I am planning on giving my daughter my last name. Her father has been
pretty much non-exsistant for my whole pregnancy. He lives in a
different state, but always promises to come to a couple appointments
and when he doesn't come, he always makes excuses. I keep him updated on
everything and he never seems to really care. A couple days ago he up
and deleted me from Facebook and now he won't even talk to me. He claims to be coming here for her birth, so I am afraid of how angry he is going to get when I tell the doctor that she is going to have my last name, and what he might do if he is blind sided like that right there. I don't
know how to tell him that I am giving her my last name, cause I am so
afraid that he will yell at me or try and get her taken away from me. I
need some advice on when I should tell him, how I should tell him and if
I should be worried that she will get taken from me because of it.
Re: Help...
If he hasn't been there by now what makes you think he will actually go through with showing up for delivery? I don't mean to sound harsh at all, but I think you are putting your cart before the horse.
As far as what to tell him, it is really none of his business what you do if he isn't in your life IMO. You need to do what is right for you and your LO.
If he does show up then you have him escorted out of the hospital. It is not his decision what you name LO. You are giving birth to her and you sign the birth certificate not her father.
Judging by his actions though, he wants nothing to do with you and you probably won't even show up.
1. He can't have your daughter taken away from you for giving her your last name.
2. You can give her any name you want.
3. You don't even have to tell him you are in labor. And if you don't tell him how would he know?
4. If you tell him you are in labor and he shows up at the hospital you don't have to let him in.
5. You don't have to tell the doctor the last name you are giving your baby.
My suggestion don't tell him you are in labor. Wait until after you deliver and have had a little time to rest. Then let him know when he can visit you. Fill out all of the paperwork before he shows up. If you are not married then he will have to sign an acknowledgment of paternity or have a DNA test. You file for child support and let him file for visitation.
"There comes a time in life, when you walk away from all the drama and people who create it. You surround yourself with people who make you laugh, forget the bad, and focus on the good. So love the people who treat you right, pray for the ones who don't. Life is too short to be anything but happy. Falling down is a part of life, getting back up is living."
The doctor is not going to ask you what last name you are giving the baby as soon as it is born. They will come in at some point and go over the birth certificate paperwork with you. You could simply state that you need more time to make a decision and complete it on your own.
If he hasn't even shown up for doc appointments, do you really think he is going to spend the entire 48 hours at the hospital with you. Plus how would he even know when you go or where you are?
He will find out eventually though because at some point he has to sign the birth certificate... doesn't he? If I were you I would call the hospital and speak to the social worker there about how to do a birth certificate if the father is not there to sign it. Maybe you don't even want him on the birth certificate.
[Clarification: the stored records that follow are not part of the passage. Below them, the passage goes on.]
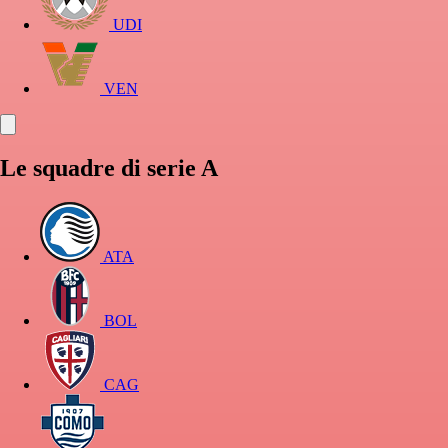
UDI
VEN
Le squadre di serie A
ATA
BOL
CAG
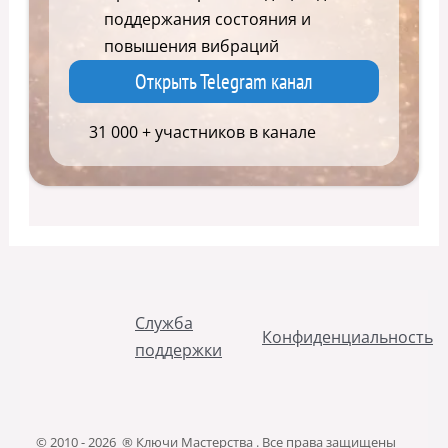
поддержания состояния и
повышения вибраций
Открыть Telegram канал
31 000 + участников в канале
Служба
Конфиденциальность
поддержки
© 2010 - 2026 ® Ключи Мастерства . Все права защищены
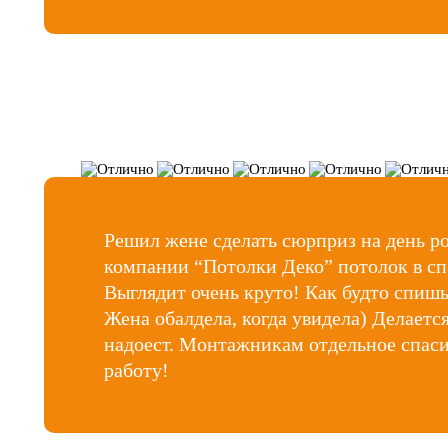
Решил жене сделать сюрприз на день ро
компании “Потолки Деко” потолок в сп
Выглядит очень круто! Как будто спиш
Жена обалдела, когда увидела) Делается
надоест. Монтажникам отдельное спаси
работу!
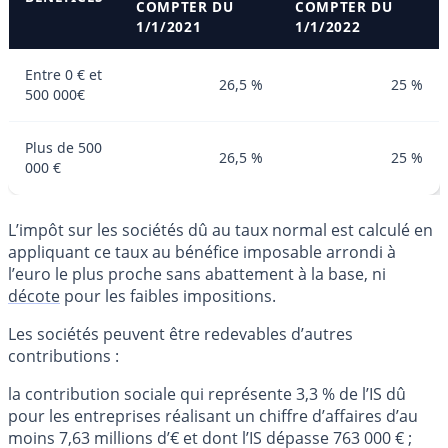
COMPTER DU
COMPTER DU
1/1/2021
1/1/2022
Entre 0 € et
26,5 %
25 %
500 000€
Plus de 500
26,5 %
25 %
000 €
L’impôt sur les sociétés dû au taux normal est calculé en
appliquant ce taux au bénéfice imposable arrondi à
l’euro le plus proche sans abattement à la base, ni
décote
pour les faibles impositions.
Les sociétés peuvent être redevables d’autres
contributions :
la contribution sociale qui représente 3,3 % de l’IS dû
pour les entreprises réalisant un chiffre d’affaires d’au
moins 7,63 millions d’€ et dont l’IS dépasse 763 000 € ;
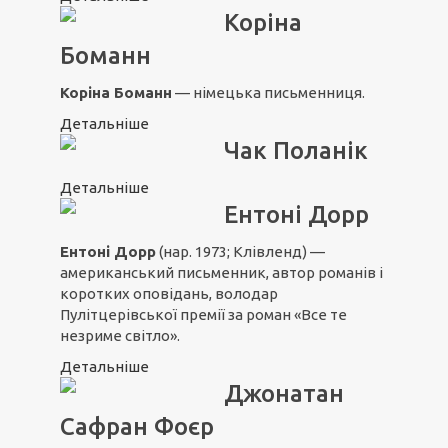
Коріна
Боманн
Коріна Боманн
— німецька письменниця.
Детальніше
Чак Поланік
Детальніше
Ентоні Дорр
Ентоні Дорр
(нар. 1973; Клівленд) —
американський письменник, автор романів і
коротких оповідань, володар
Пулітцерівської премії за роман «
Все те
незриме світло
».
Детальніше
Джонатан
Сафран Фоєр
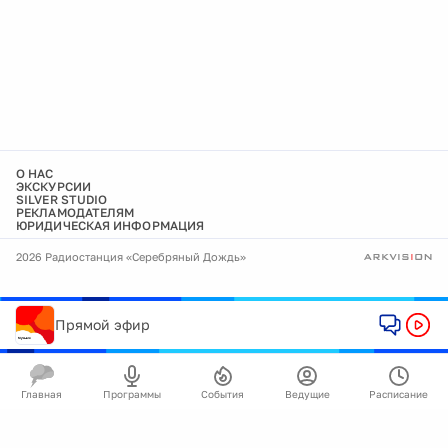
О НАС
ЭКСКУРСИИ
SILVER STUDIO
РЕКЛАМОДАТЕЛЯМ
ЮРИДИЧЕСКАЯ ИНФОРМАЦИЯ
2026 Радиостанция «Серебряный Дождь»
Прямой эфир
Главная
Программы
События
Ведущие
Расписание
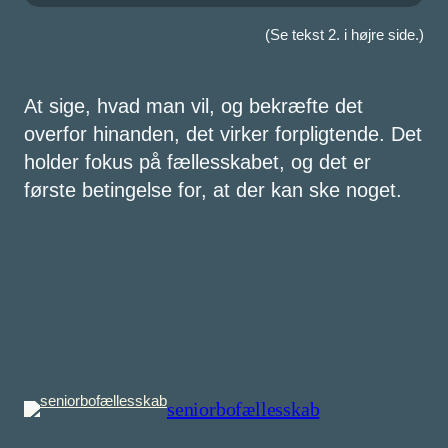
(Se tekst 2. i højre side.)
At sige, hvad man vil, og bekræfte det
overfor hinanden, det virker forpligtende. Det
holder fokus på fællesskabet, og det er
første betingelse for, at der kan ske noget.
seniorbofællesskab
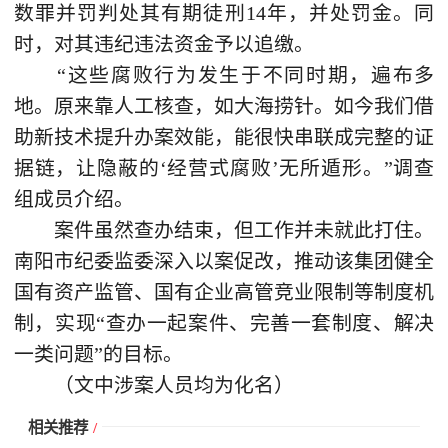
数罪并罚判处其有期徒刑14年，并处罚金。同
时，对其违纪违法资金予以追缴。
“这些腐败行为发生于不同时期，遍布多
地。原来靠人工核查，如大海捞针。如今我们借
助新技术提升办案效能，能很快串联成完整的证
据链，让隐蔽的‘经营式腐败’无所遁形。”调查
组成员介绍。
案件虽然查办结束，但工作并未就此打住。
南阳市纪委监委深入以案促改，推动该集团健全
国有资产监管、国有企业高管竞业限制等制度机
制，实现“查办一起案件、完善一套制度、解决
一类问题”的目标。
（文中涉案人员均为化名）
相关推荐
/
I had my baby's daddy there in the hospital and was going through alot of grief because I had a c-section and wanted a natural birth and I was crying and he was calling me a *** and telling me to shut up. He was better later on and I have mainly good memories from the hospital, but that sucked.
I know how you feel though if you don't have anyone else you want to be there with you during the birth. As much as I hate him he is the only one I wanted there for the birth.P.S.
I gave my daughter his last name and I regret it. I might change it when I can.
It's super easy to give her your last name. You don't tell the doctor. The hospital gives you forms that you fill out and give back to them. Only one parent has to sign the papers.
Now telling him is the difficult part. Personally, he hasn't been there nor does he seem to really care so you shouldn't either. Just do it. Fill out the forms. I'm assuming you're the one who will paying for her doctor's appointment and you are the one whose insurance is covering her. It's just easier for her to have your last name.